The findings appear in the March issue of the journal Diabetes, and have already drawn considerable attention from the scientific community. The study is proof of principle that the approach is indeed successful, and the findings open a promising new avenue of science that could quickly advance diabetes stem cell research and enable the development of more insulin-producing cells, or islet cells, for islet cell transplant into patients with Type 1 diabetes.
“Even though we know which genes are activated in normal pancreatic development, and in which order, our understanding of the molecular signals that turn them on is still very limited,” explains Juan Domínguez-Bendala, PhD, and lead scientist in the study. “Here we’ve demonstrated that ‘protein therapy’ can be used successfully to accelerate stem cell differentiation, bypassing the need for signaling events that we don’t fully understand yet.” The PTD study uses Neurogenin 3 (ngn3), a protein known to ‘prime’ the formation of islet cells during pancreatic development, and tags it with a small ‘facilitating’ peptide called TAT. This tag carries ngn3 into the stem cells in culture. The resulting protein is then purified and added to the culture medium of immature pancreatic cells, where it enhanced their differentiation into islet cell types with both high efficiency and speed.

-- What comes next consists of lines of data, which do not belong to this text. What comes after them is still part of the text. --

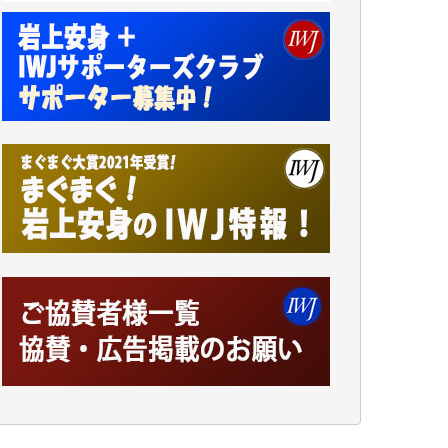
小池説夫 様
アオキカナメ 様
諸般の事情によりIWJ会費払えず今は非会員
です。市民側に立つ講演会にIWJのカメラマ
ンをよく拝見しております。コンテンツが失
われるのはあまりにもったいない。少しでも
お役立てください。（H.O.様）
今日、僅かですがカンパしました。（T.M.
様）
今日、僅かですがカンパしました。IWJの危
機を乗り切るには到底及ばない額ですが病気
の妻を抱えている私にとっては精一杯のカン
パです。
かねてよりIWJが発してきた膨大な取材記事
や解説記事、そして各界の方々とのインタビ
ューは大袈裟ではなく、極めて重要な知的財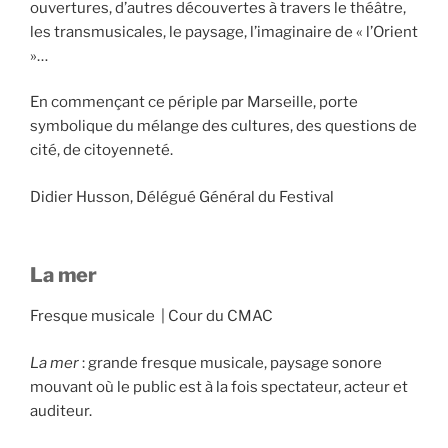
ouvertures, d’autres découvertes à travers le théâtre,
les transmusicales, le paysage, l’imaginaire de « l’Orient
»…
En commençant ce périple par Marseille, porte
symbolique du mélange des cultures, des questions de
cité, de citoyenneté.
Didier Husson, Délégué Général du Festival
La mer
Fresque musicale | Cour du CMAC
La mer
: grande fresque musicale, paysage sonore
mouvant où le public est à la fois spectateur, acteur et
auditeur.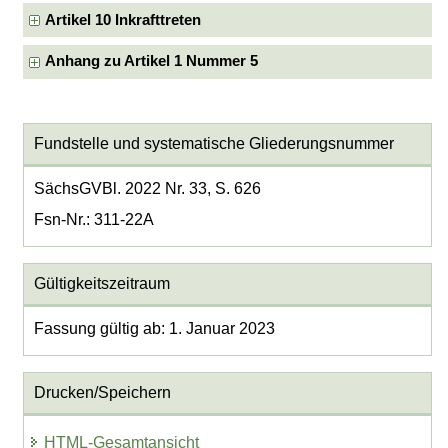
Artikel 10 Inkrafttreten
Anhang zu Artikel 1 Nummer 5
Fundstelle und systematische Gliederungsnummer
SächsGVBl. 2022 Nr. 33, S. 626
Fsn-Nr.: 311-22A
Gültigkeitszeitraum
Fassung gültig ab: 1. Januar 2023
Drucken/Speichern
HTML-Gesamtansicht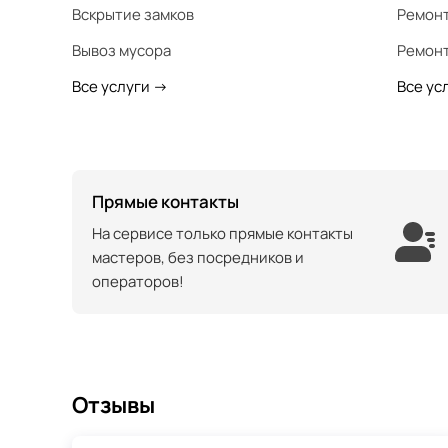
Вскрытие замков
Ремонт
Вывоз мусора
Ремонт
Все услуги
->
Все ус
Прямые контакты
На сервисе только прямые контакты
мастеров, без посредников и
операторов!
Отзывы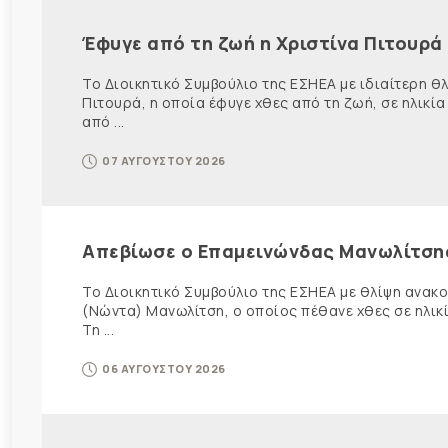
Έφυγε από τη ζωή η Χριστίνα Πιτουρά
Το Διοικητικό Συμβούλιο της ΕΣΗΕΑ με ιδιαίτερη 
Πιτουρά, η οποία έφυγε χθες από τη ζωή, σε ηλικία
από ...
07 ΑΥΓΟΥΣΤΟΥ 2026
Απεβίωσε ο Επαμεινώνδας Μανωλίτση
Το Διοικητικό Συμβούλιο της ΕΣΗΕΑ με θλίψη ανα
(Νώντα) Μανωλίτση, ο οποίος πέθανε χθες σε ηλικ
Τη ...
06 ΑΥΓΟΥΣΤΟΥ 2026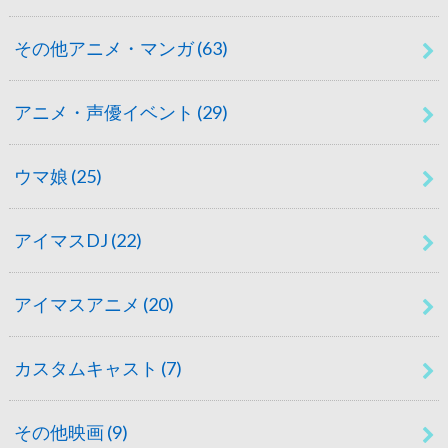
その他アニメ・マンガ
(63)
アニメ・声優イベント
(29)
ウマ娘
(25)
アイマスDJ
(22)
アイマスアニメ
(20)
カスタムキャスト
(7)
その他映画
(9)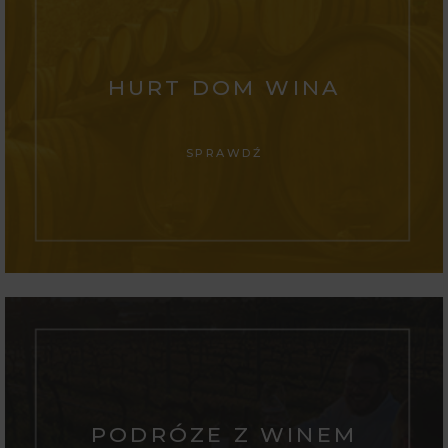
HURT DOM WINA
SPRAWDŹ
PODRÓZE Z WINEM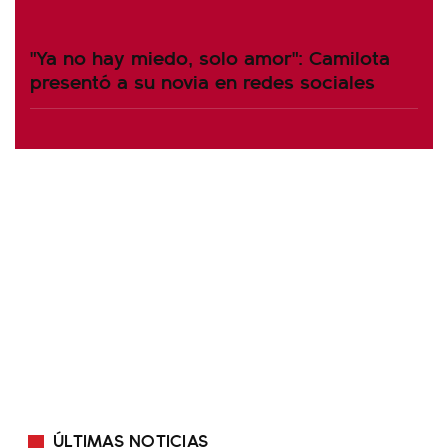
"Ya no hay miedo, solo amor": Camilota
presentó a su novia en redes sociales
ÚLTIMAS NOTICIAS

Scientists at the DRI have been using PTD technology for quite some time to preserve and enhance islet cell function. “The TAT/PTD, is perhaps the best characterized PTD,” adds Ricardo Pastori, PhD, Director of Molecular Biology at the DRI and Co-investigator in the study, “and it has been proved to efficiently deliver peptides as well as full-length proteins to a wide variety of cells and tissues. This novel strategy raises the possibility of designing ‘self-carrying’ proteins that can sequentially educate human embryonic stem cells to fully functioning pancreatic cells, perhaps resulting in a limitless supply of islet cells for transplantation. That is our aim.”
The DRI team has already begun testing this approach in human embryonic stem cells, and other TAT-fused proteins that are known to be involved in islet development are already in the pipeline.
“Yesterday we knew what the key genes were that make a stem cell turn into an insulin-producing pancreatic cell; today we have demonstrated a ‘short cut’ that may work to unravel the complicated signals involved in their activation. We can now turn on the genes, and do so in the right order, in order to get functioning cells,” adds Dr. Domínguez-Bendala. “This approach lets us easily add and remove proteins as needed from the developmental process, and might therefore have significant advantages over other less flexible approaches such as gene therapy.”
The Diabetes Research Institute at the University of Miami is a recognized world leader in diabetes cure-focused research. Pioneering new technologies in islet transplantation and other cellular therapies since the early 1970's, the DRI has successfully reversed diabetes in patients participating in ongoing clinical trials. The most comprehensive diabetes research facility of its kind, the DRI conducts a broad range of scientific programs focused on pancreatic stem cell development, molecular biology, immune tolerance, and transplant immunology among others, to speed the most promising findings from the lab to the patient. For the millions of families affected by diabetes who are looking to the world of science for answers, the DRI is the best hope for a cure.